Newbery, like Wilson-Trudeau, also walked away from the workshop with a 100 per cent bursary to continue her screenwriting journey with Toronto Film School. Her winning short script, entitled Tuesday Flowers, is about a talented young singer-songwriter who finds a mysterious phone number left in her guitar case after a gig, and the charismatic barista who gives her the courage to make a call that will change her life.
Aussant and Laduceur praised Newbery’s piece for the originality of its voice, and its “fresh and relevant” characters.
“We were just impressed with you and your script right from the beginning. We think you have an original voice and just really good instincts,” Aussant told Newbery, noting that he and Laduceur were also impressed with how she reacted to feedback and incorporated some of those suggestions into her rewrites.
“We like how you handled yourself that first day and the following Saturday. And, bottom line, we just loved your story.
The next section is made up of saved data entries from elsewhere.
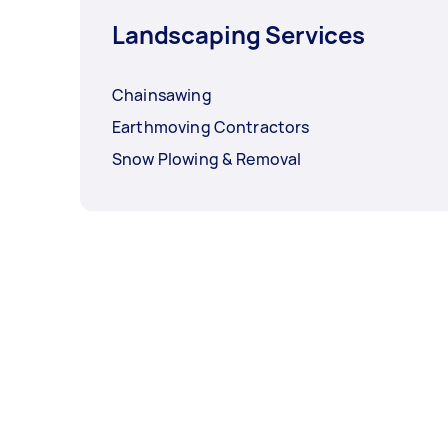
Landscaping Services
Chainsawing
Earthmoving Contractors
Snow Plowing & Removal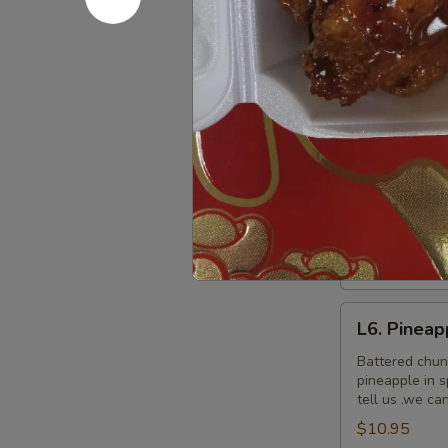
L5.
L5. Pepper
Pepper
Chicken
Sauteed slice
$9.95
L6.
L6. Pineap
Pineapple
Chicken
Battered chun
pineapple in 
tell us .we ca
$9.95
L6.
L6. Pineap
Pineapple
Chicken
Battered chun
pineapple in 
with
tell us .we ca
White
$10.95
Meat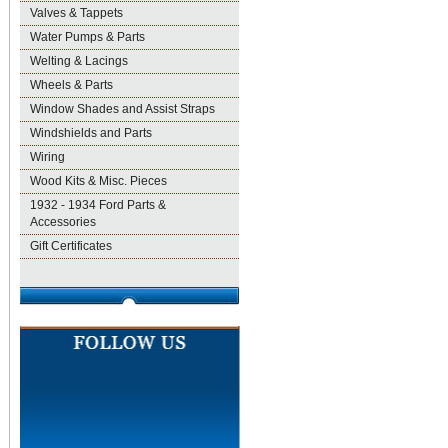
Valves & Tappets
Water Pumps & Parts
Welting & Lacings
Wheels & Parts
Window Shades and Assist Straps
Windshields and Parts
Wiring
Wood Kits & Misc. Pieces
1932 - 1934 Ford Parts &
Accessories
Gift Certificates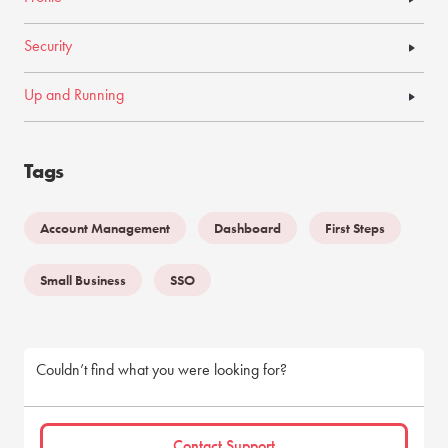
Security
Up and Running
Tags
Account Management
Dashboard
First Steps
Small Business
SSO
Couldn’t find what you were looking for?
Contact Support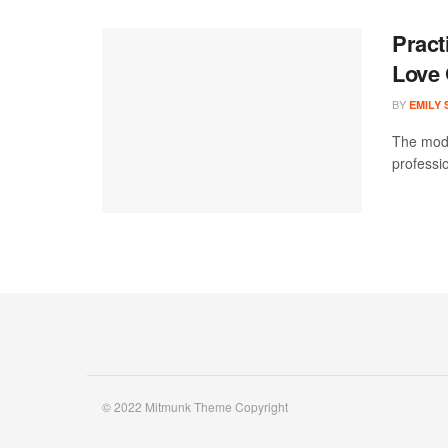
Pract
Love
BY
EMILY
The mode
professi
© 2022 Mitmunk Theme Copyright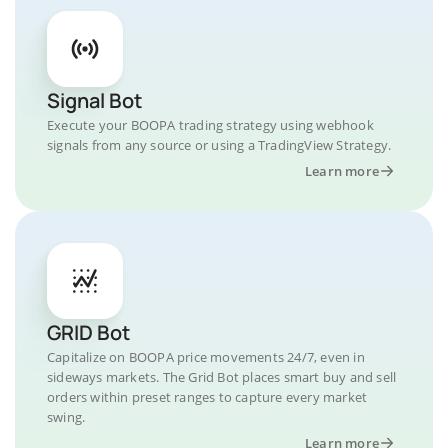
Signal Bot
Execute your BOOPA trading strategy using webhook
signals from any source or using a TradingView Strategy.
Learn more
GRID Bot
Capitalize on BOOPA price movements 24/7, even in
sideways markets. The Grid Bot places smart buy and sell
orders within preset ranges to capture every market
swing.
Learn more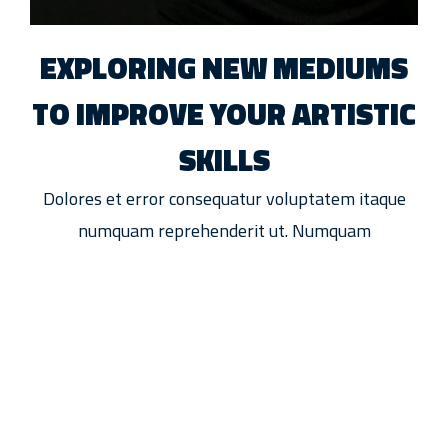
EXPLORING NEW MEDIUMS
TO IMPROVE YOUR ARTISTIC
SKILLS
Dolores et error consequatur voluptatem itaque
numquam reprehenderit ut. Numquam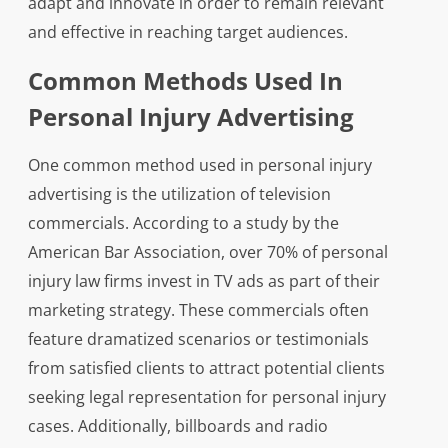
adapt and innovate in order to remain relevant
and effective in reaching target audiences.
Common Methods Used In
Personal Injury Advertising
One common method used in personal injury
advertising is the utilization of television
commercials. According to a study by the
American Bar Association, over 70% of personal
injury law firms invest in TV ads as part of their
marketing strategy. These commercials often
feature dramatized scenarios or testimonials
from satisfied clients to attract potential clients
seeking legal representation for personal injury
cases. Additionally, billboards and radio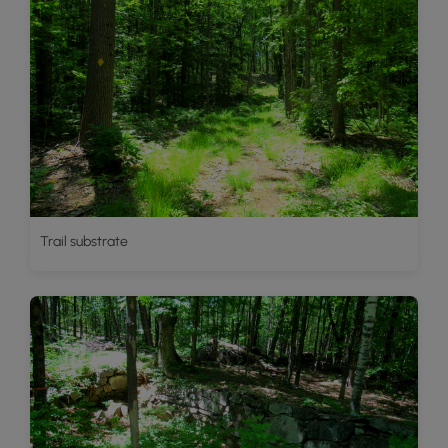
Trail substrate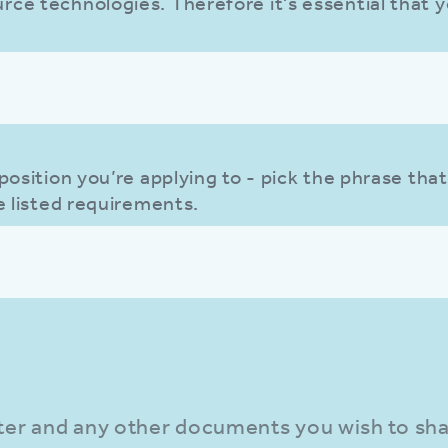
ce technologies. Therefore it's essential that y
position you’re applying to - pick the phrase that
e listed requirements.
N
tter and any other documents you wish to sha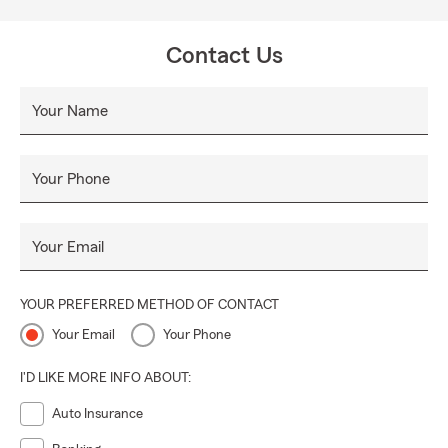
Contact Us
Your Name
Your Phone
Your Email
YOUR PREFERRED METHOD OF CONTACT
Your Email
Your Phone
I'D LIKE MORE INFO ABOUT:
Auto Insurance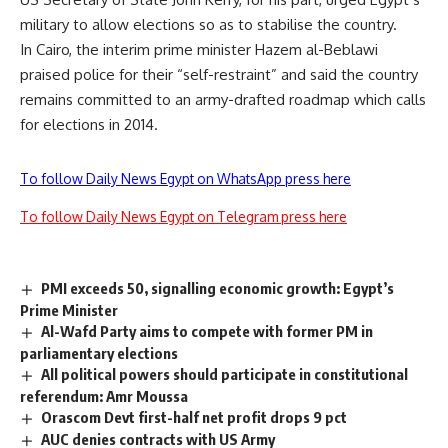
military to allow elections so as to stabilise the country.
In Cairo, the interim prime minister Hazem al-Beblawi
praised police for their “self-restraint” and said the country
remains committed to an army-drafted roadmap which calls
for elections in 2014.
To follow Daily News Egypt on WhatsApp press here
To follow Daily News Egypt on Telegram press here
PMI exceeds 50, signalling economic growth: Egypt’s
Prime Minister
Al-Wafd Party aims to compete with former PM in
parliamentary elections
All political powers should participate in constitutional
referendum: Amr Moussa
Orascom Devt first-half net profit drops 9 pct
AUC denies contracts with US Army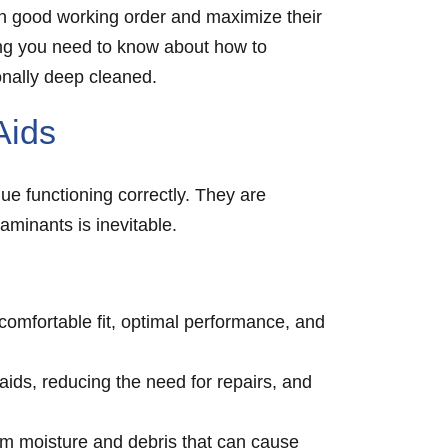
m in good working order and maximize their
thing you need to know about how to
onally deep cleaned.
Aids
ue functioning correctly. They are
aminants is inevitable.
omfortable fit, optimal performance, and
ids, reducing the need for repairs, and
rom moisture and debris that can cause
We absolutely loved your story.”
Also on-hand during Wilson-Trudeau and Newbery’s bursary announcements was CION’s Film Programs & Reporting Supervisor, Rob Riselli, who offered his congratulations to both award recipients.
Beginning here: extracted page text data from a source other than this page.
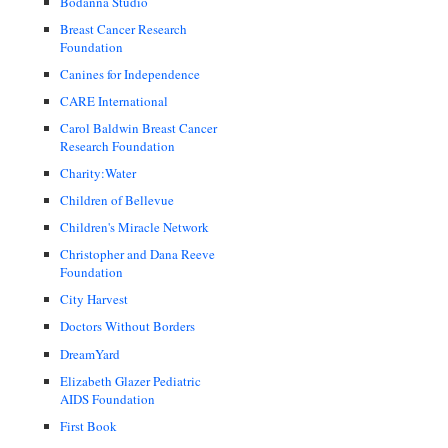
Bodanna Studio
Breast Cancer Research
Foundation
Canines for Independence
CARE International
Carol Baldwin Breast Cancer
Research Foundation
Charity:Water
Children of Bellevue
Children's Miracle Network
Christopher and Dana Reeve
Foundation
City Harvest
Doctors Without Borders
DreamYard
Elizabeth Glazer Pediatric
AIDS Foundation
First Book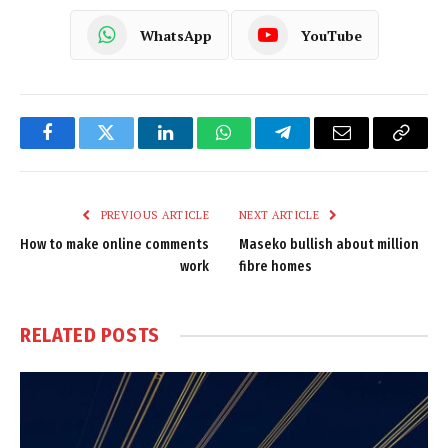
WhatsApp
YouTube
Facebook
Twitter
LinkedIn
WhatsApp
Telegram
Email
Copy
Link
PREVIOUS ARTICLE
NEXT ARTICLE
How to make online comments
Maseko bullish about million
work
fibre homes
RELATED
POSTS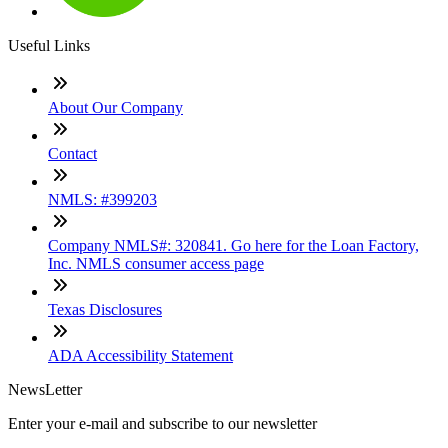
Useful Links
About Our Company
Contact
NMLS: #399203
Company NMLS#: 320841. Go here for the Loan Factory,
Inc. NMLS consumer access page
Texas Disclosures
ADA Accessibility Statement
NewsLetter
Enter your e-mail and subscribe to our newsletter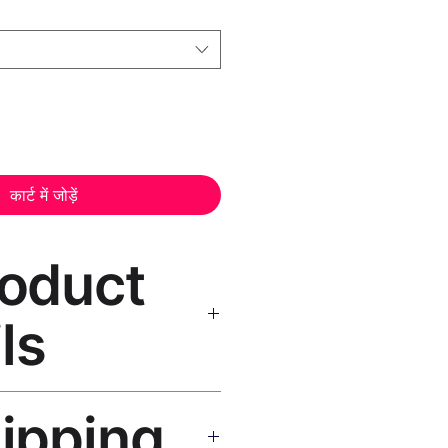
कार्ट में जोड़ें
roduct
ls
vas Print Black Frame
—
hipping
, UV-resistant inks, solid wood
inish, hanging hardware included.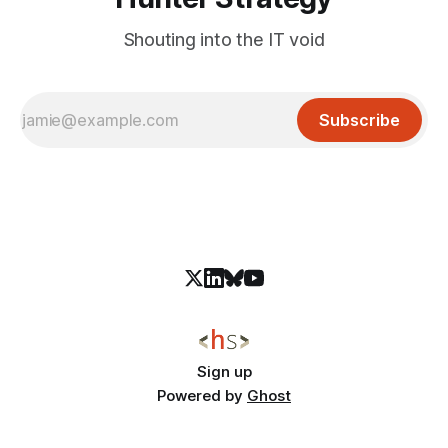
Shouting into the IT void
Subscribe
Sign up
Powered by
Ghost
“It’s one of our roles to help develop northern talent and folks like yourselves,” he told them, noting that, as a non-profit cultural organization, CION is dedicated to fostering and promoting the film, television, and creative media industries in Northern Ontario, as well as providing educational programming to cultivate the advancement of Northern Ontario’s emerging talent.
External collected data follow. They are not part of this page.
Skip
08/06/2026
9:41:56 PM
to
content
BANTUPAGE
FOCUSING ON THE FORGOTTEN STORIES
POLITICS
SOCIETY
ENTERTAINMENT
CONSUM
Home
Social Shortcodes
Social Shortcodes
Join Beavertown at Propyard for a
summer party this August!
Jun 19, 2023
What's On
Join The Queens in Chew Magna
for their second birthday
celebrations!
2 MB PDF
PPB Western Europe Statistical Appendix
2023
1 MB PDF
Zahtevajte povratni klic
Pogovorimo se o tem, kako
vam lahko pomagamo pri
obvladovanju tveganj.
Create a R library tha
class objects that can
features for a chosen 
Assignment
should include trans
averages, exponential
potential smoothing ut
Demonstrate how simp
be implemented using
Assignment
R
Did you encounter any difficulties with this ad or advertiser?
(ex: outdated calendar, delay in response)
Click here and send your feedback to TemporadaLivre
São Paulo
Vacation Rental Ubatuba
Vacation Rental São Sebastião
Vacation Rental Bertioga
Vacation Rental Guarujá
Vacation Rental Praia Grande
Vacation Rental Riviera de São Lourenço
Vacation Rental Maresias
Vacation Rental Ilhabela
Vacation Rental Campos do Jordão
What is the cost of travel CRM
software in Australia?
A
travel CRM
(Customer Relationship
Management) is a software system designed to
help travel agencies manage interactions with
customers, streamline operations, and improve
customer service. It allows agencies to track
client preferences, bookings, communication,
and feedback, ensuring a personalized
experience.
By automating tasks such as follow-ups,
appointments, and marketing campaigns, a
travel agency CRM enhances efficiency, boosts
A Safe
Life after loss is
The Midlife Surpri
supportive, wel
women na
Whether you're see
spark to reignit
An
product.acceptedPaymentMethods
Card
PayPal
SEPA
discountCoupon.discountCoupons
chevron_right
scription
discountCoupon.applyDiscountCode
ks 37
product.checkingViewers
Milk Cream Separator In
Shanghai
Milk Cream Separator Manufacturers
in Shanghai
“CION will be here with you the rest of the way to help you develop not only this script – because we want you to shoot this thing in Northern Ontario – but future projects, too.”
That last bit of news was warmly welcomed by Wilson-Trudeau, who admitted she’s excited to learn more about screenwriting at Toronto Film School and with CION’s support, because she has plenty more stories beyondLOST that she wants to share with the world.
“I have about 10 of them. All I do is write. I even have one that I want Johnny Depp to be in,” she laughed.
“I’m flabbergasted right now. Thank you so much. I’m so excited!”
Marty Wilson-Trudeau is a member of M’Chigeeng First Nation, which is located on Manitoulin Island. She lives and works in Sudbury, where she is a drama/art teacher at St. Charles College. Wilson-Trudeau is a mother to two wonderful boys and a fur mom to a household of animals. She has always loved to write everything from short stories, to fiction, to scripts.
Lindrena Newbery is a Grade 12 French Immersion student from Sault Ste. Marie, Ontario. Some of her highlights while at school have been playing saxophone in the school band, taking electronic music and sharpening her storytelling skills in writer’s craft. She also participated in Envirothon for four years, competing in local environmental competitions. Musical theatre has also played a significant part in school life. Productions include Mamma Mia and Willy Wonka.
Outside of school, Lindrena is a singer-songwriter, who hopes to finish recording her material soon. She plays various instruments, including guitar and piano. She enjoys performing at local cafés and events. Her passion for social justice led her to take a dual credit course with Algoma University in social justice and equity in the summer of 2020. Lindrena also enjoys spending time outside, hiking and kayaking along Lake Superior, always with her camera ready to capture the beautiful scenery of Northern Ontario.
She is currently employed at Kumon, where she helps students improve their math and reading skills. Prior to COVID-19 restrictions, Lindrena worked as a sound and lighting technician for various concerts and events. She is excited to explore Toronto and looks forward to her time at Toronto Film School.